Desde aquele momento, os seus desejos de estudar para conseguir ser padre tornaram-se mais ardentes; mas graves dificuldades se opunham devido à falta de recursos da família, e também à oposição movida pelo seu irmão António, que queria que João se dedicasse aos trabalhos do campo como ele…». Efetivamente, tudo parecia impossível, mas a ordem de Jesus havia sido “taxativa” e docemente segura a assistência de Nossa Senhora.

O Pe. Lemoyne, primeiro historiador de Dom Bosco, resume assim o sonho: «Parecia lhe ter visto o Divino Salvador vestido de branco, resplandecente de luz muitíssimo intensa, a conduzir uma multidão inumerável de jovenzinhos. Dirigindo-se a ele, havia-lhe dito: - Anda cá: coloca-te à frente destes rapazinhos e guia-os tu mesmo. - Mas eu não sou capaz, respondia João. O Divino Salvador insistiu imperiosamente até que João se colocou à frente daquela multidão de rapazes e começou a guiá-los tal como lhe havia sido ordenado».

No seminário, como motivação da sua vocação, Dom Bosco escreveu uma página de humildade admirável: «O sonho de Morialdo, continuava-me sempre impresso na mente; antes tinha-se repetido de modo muito mais claro, pelo que querendo acreditar nele devia escolher o estado eclesiástico, para o qual precisamente me sentia inclinado: mas não queria acreditar em sonhos, e a minha maneira de viver, e a falta absoluta das virtudes necessárias para tal estado tornavam duvidosa e muito difícil aquela deliberação».

Podemos estar seguros: ele havia reconhecido o Senhor e sua Mãe. Apesar da sua modéstia, não tinha qualquer dúvida de que havia sido visitado pelo Céu. Nem duvidava de que aquelas visitas se destinassem a desvendar-lhe o seu futuro e o da sua obra. Ele mesmo o disse: A Congregação Salesiana não deu um passo sem que um fato sobrenatural lhe houvesse aconselhado. Não chegou ao ponto de desenvolvimento em que se encontra sem uma ordem especial do Senhor.
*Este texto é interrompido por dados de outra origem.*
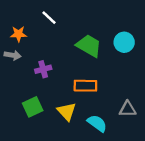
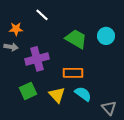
purple cross: (43, 69) -> (37, 59), size x1.6
gray triangle: (128, 109) -> (109, 108), moved, turned 49
cyan semicircle: (97, 123) -> (83, 94), moved

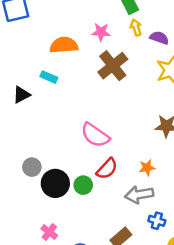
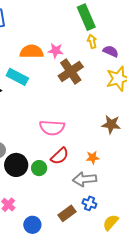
pink star: (101, 32) -> (56, 51), moved
cyan rectangle: (49, 77) -> (17, 77), size x1.5
pink semicircle: (95, 135) -> (52, 128), turned -35
blue cross: (157, 221) -> (89, 203), moved

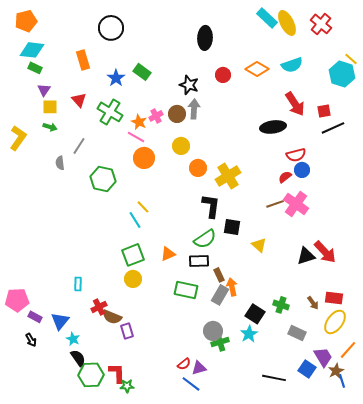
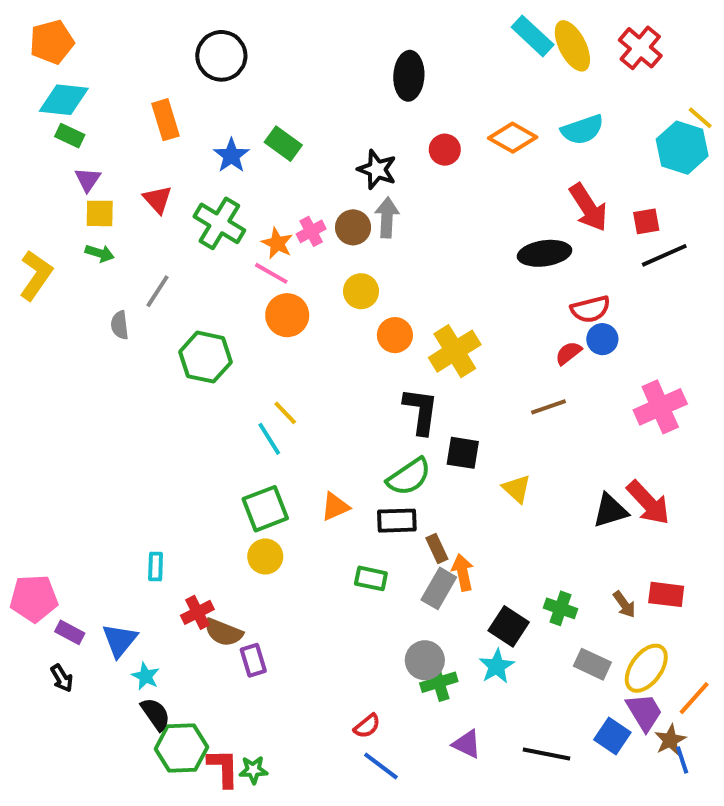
pink cross: (296, 204) -> (660, 407), moved, turned 30
green rectangle: (186, 290) -> (371, 578), size x0.7
yellow ellipse: (335, 322) -> (646, 668), moved
purple triangle: (199, 368) -> (467, 744), moved, turned 42
red L-shape: (117, 373) -> (223, 768), moved

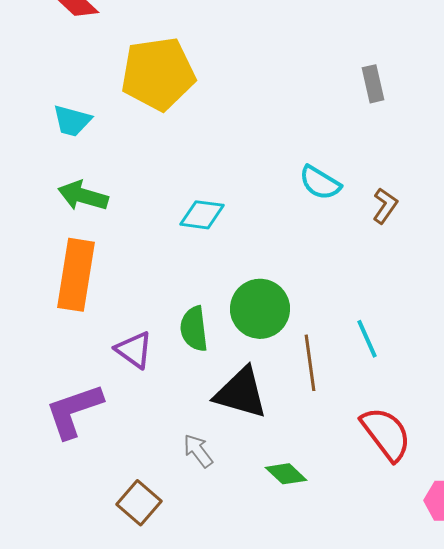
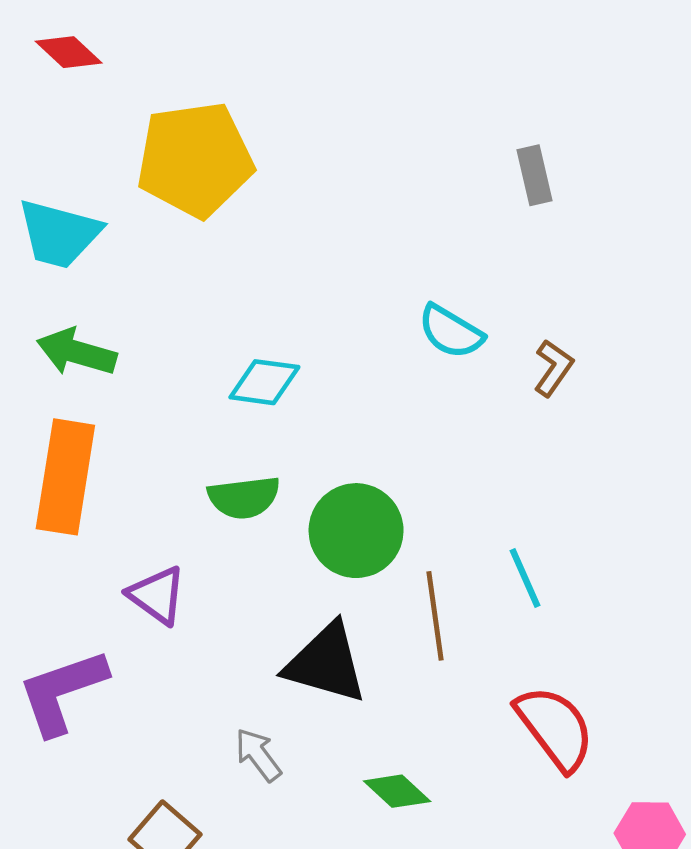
cyan trapezoid: (72, 121) -> (59, 234), size x1.4
green semicircle: (194, 329) -> (244, 497), moved, turned -90

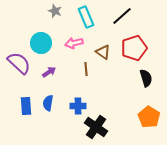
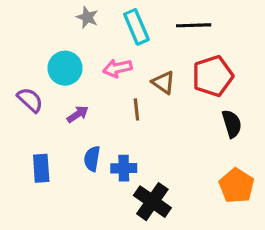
black line: (122, 16) -> (194, 25), turned 40
purple semicircle: (19, 63) -> (30, 100), size x0.7
blue semicircle: (48, 103) -> (92, 159), moved

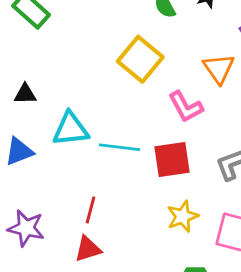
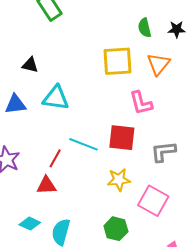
yellow square: (140, 59) -> (118, 61), turned 32
orange triangle: (219, 68) -> (159, 64), moved
cyan line: (120, 147) -> (84, 144), moved

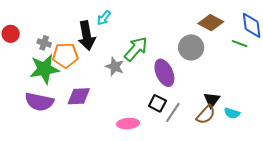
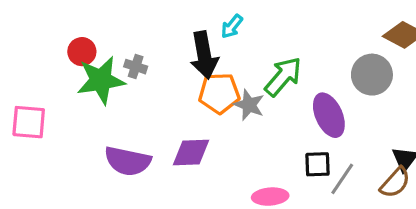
orange pentagon: (65, 55) -> (219, 93), moved
green star: (44, 69) -> (101, 80), moved
black square: (157, 103) -> (317, 164), turned -30

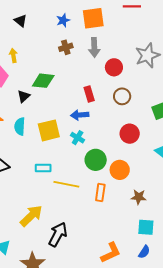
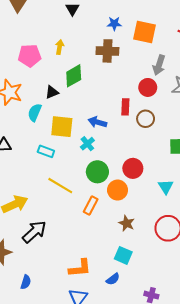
brown cross: (66, 47) -> (107, 51), size x1.5
gray arrow: (94, 47) -> (159, 65), moved
yellow arrow: (13, 55) -> (60, 47), moved
green diamond: (43, 81) -> (74, 76), turned -55
red rectangle: (89, 94) -> (125, 107), moved
black triangle: (24, 96) -> (52, 92), moved
red circle: (130, 134) -> (133, 168), moved
cyan rectangle: (43, 168) -> (46, 151), moved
Toda a nossa história passada, poderíamos tê-la escrito antecipadamente nos seus mais humildes pormenores…».

Por isso, as Constituições Salesianas começam com um “ato de fé”: «Com sentido de humilde gratidão, acreditamos que a Sociedade de São Francisco de Sales nasceu não só de um projeto humano, mas por iniciativa de Deus».

 

O TESTAMENTO DE DOM BOSCO

O Papa mesmo ordenou a Dom Bosco que escrevesse o sonho para os seus filhos. Ele começou assim: «Para que poderá servir este trabalho? Servirá de norma para ultrapassar as dificuldades futuras, tirando a lição do passado; servirá para dar a conhecer como Deus mesmo guiou tudo e sempre; servirá aos meus filhos de ameno entretenimento, quando puderem ler aquilo em que tomou parte o seu pai, e lerão com tanto mais gosto quando, chamado por Deus a prestar contas das minhas ações, já não estiver com eles».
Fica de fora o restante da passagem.